MimLocatePeak1d

This function detects the position and the intensity of a peak in every lane (row or column) of an image. It is well suited for applications that generate 3D data based on laser line or sheet of light profiling.

The function iterates through each lane. For each lane, the function determines the pixels that are in the peak neighborhood, as defined by PeakWidthNominal, PeakWidthDelta, and MinContrast. For each such region, it finds the position of the highest intensity with sub-pixel accuracy, and calculates the average intensity around that position. The position can be retrieved in a fixed-point representation, with 0 to 7 fractional bits.

For optimal performance, preprocess the result buffer by calling MimLocatePeak1d() with M_PREPROCESS. You can choose to preprocess with or without an image. When preprocessing with an image, specify a typical image in the series of images that you will process with MimLocatePeak1d(). The preprocessed image's size and bit depth are stored. When preprocessing without an image (SrcImageBufId set to M_NULL), you must specify the number of scan lanes in a typical image in the series with ControlFlag. When preprocessing without an image, it is assumed that all images are 8-bit unsigned.

If the preprocess operation is not done explicitly (using M_PREPROCESS), MimLocatePeak1d() will preprocess the result buffer internally when it is first called. If a new image in the series has a different size or bit depth than the image used to preprocess, MimLocatePeak1d() will preprocess the result buffer again, given the new image's characteristics.

In a noisy image, or any image that might have multiple peaks in a single lane, such as when the object or surface is highly reflective, MimLocatePeak1d() can record the position and intensity of multiple peaks in a lane. You can create a custom application that sifts through the multiple peaks in each lane to determine the best peak in the lane for your needs. To record multiple peaks in a lane, use MimControl() with M_NUMBER_OF_PEAKS set to the maximum number of peaks to record. For more information, see the Multiple peaks in a single lane subsection of the Peak intensity detection and depth maps section of Chapter 5: Specialized image processing.

You can retrieve the calculated results from the result buffer using MimGetResultSingle().

MimLocatePeak1d() can accumulate results from multiple frames in one result buffer. To do so, you must set MimControl() with M_NUMBER_OF_FRAMES, which is the maximum number of frames for which results can be accumulated in the result buffer. When calling MimLocatePeak1d(), set M_FRAME_INDEX to the appropriate index in the result buffer which corresponds to the frame for which to store results.

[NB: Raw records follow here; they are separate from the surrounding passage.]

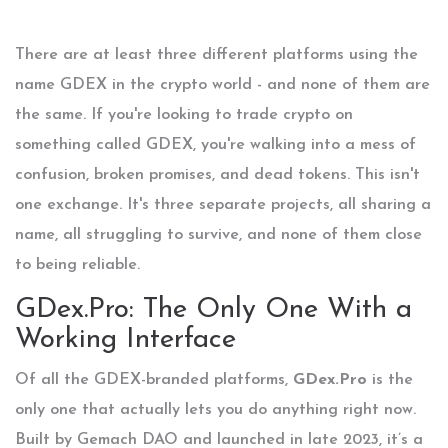
There are at least three different platforms using the
name GDEX in the crypto world - and none of them are
the same. If you're looking to trade crypto on
something called GDEX, you're walking into a mess of
confusion, broken promises, and dead tokens. This isn't
one exchange. It's three separate projects, all sharing a
name, all struggling to survive, and none of them close
to being reliable.
GDex.Pro: The Only One With a
Working Interface
Of all the GDEX-branded platforms,
GDex.Pro
is the
only one that actually lets you do anything right now.
Built by Gemach DAO and launched in late 2023, it’s a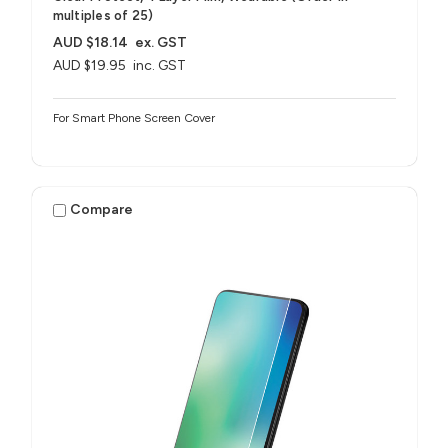
multiples of 25)
AUD $18.14
ex. GST
AUD $19.95
inc. GST
For Smart Phone Screen Cover
Compare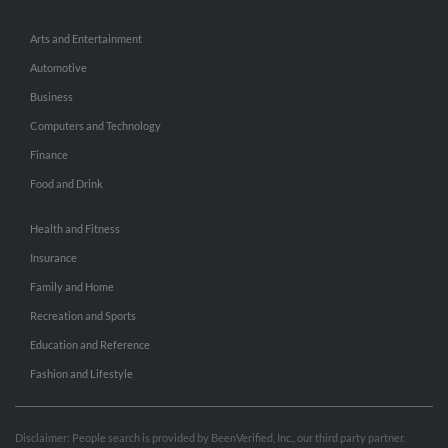
Arts and Entertainment
Automotive
Business
Computers and Technology
Finance
Food and Drink
Health and Fitness
Insurance
Family and Home
Recreation and Sports
Education and Reference
Fashion and Lifestyle
Disclaimer: People search is provided by BeenVerified, Inc., our third party partner.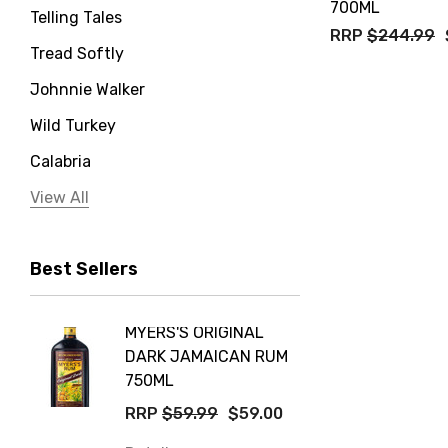
700ML
Telling Tales
RRP
$244.99
Tread Softly
Johnnie Walker
Wild Turkey
Calabria
Jervis Bay Distilling
View All
Peter Lehmann
Best Sellers
Stonefish
Taylors
MYERS'S ORIGINAL
POCKE
Yellow Tail
DARK JAMAICAN RUM
GRIS
Jim Beam
750ML
$14.9
Orange Tree
RRP
$59.99
$59.00
Details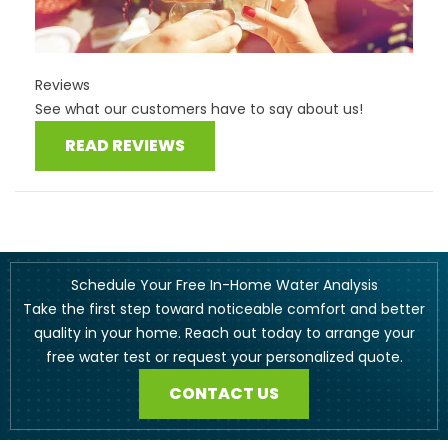
Reviews
See what our customers have to say about us!
READ REVIEWS
Schedule Your Free In-Home Water Analysis
Take the first step toward noticeable comfort and better
quality in your home. Reach out today to arrange your
free water test or request your personalized quote.
CONTACT US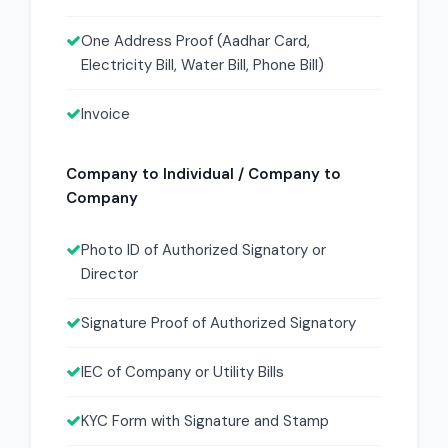
One Address Proof (Aadhar Card,
Electricity Bill, Water Bill, Phone Bill)
Invoice
Company to Individual / Company to
Company
Photo ID of Authorized Signatory or
Director
Signature Proof of Authorized Signatory
IEC of Company or Utility Bills
KYC Form with Signature and Stamp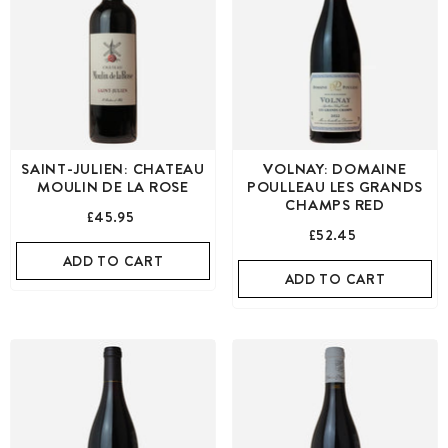
SAINT-JULIEN: CHATEAU
VOLNAY: DOMAINE
MOULIN DE LA ROSE
POULLEAU LES GRANDS
CHAMPS RED
£45.95
£52.45
ADD TO CART
ADD TO CART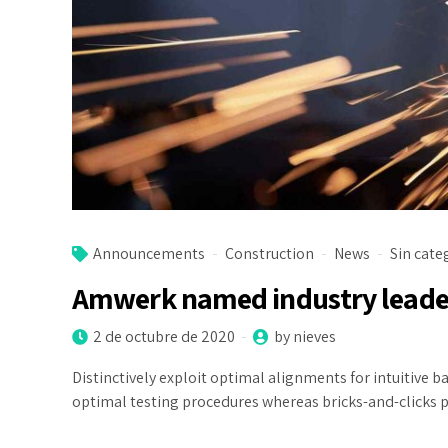
Announcements
Construction
News
Sin cate
Amwerk named industry leade
2 de octubre de 2020
by nieves
Distinctively exploit optimal alignments for intuitive
optimal testing procedures whereas bricks-and-clicks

MimLocatePeak1d() supports multi-frame image buffers. When passing a multi-frame image buffer, you must set MimControl() with M_FRAME_SIZE to the Y-size of each individual frame. For information on multi-frame image buffers, see the Specifying the dimensions of a multi-frame image buffer subsection of the Specifying the dimensions of a data buffer section of Chapter 21: Data buffers. Note that the total number of frames (M_NUMBER_OF_FRAMES) can be different from the frame capacity of the source image buffer. For example, if the source image buffer has a 5-frame capacity and you have 10 total frames to process, 2 calls to MimLocatePeak1d() can be done before calling MimGetResultSingle(). Typically, you would set M_FRAME_INDEX to frame 0 on the first call to MimLocatePeak1d(); then, set it to frame 5 on the second call. Finally, it is important to set M_FRAME_INDEX such that the result buffer can hold all results produced from the call. That is, there must be enough indices available in the result buffer to accommodate results from all frames in the source image buffer. For more information on peak extraction from a multi-frame image buffer, see the Extraction of peaks from a multi-frame buffer subsection of the Peak intensity detection and depth maps section of Chapter 5: Specialized image processing.

For results obtained from laser line images, you can draw an uncorrected depth map or intensity map using MimDraw() with M_DRAW_DEPTH_MAP_ROW or M_DRAW_INTENSITY_MAP_ROW, respectively. For more information, see the Generating an uncorrected depth map subsection of the Peak intensity detection and depth maps section of Chapter 5: Specialized image processing.

To verify that the peak was found at the right location, you can draw the calculated peak intensities at the calculated positions into an image buffer using MimDraw() with M_DRAW_PEAKS.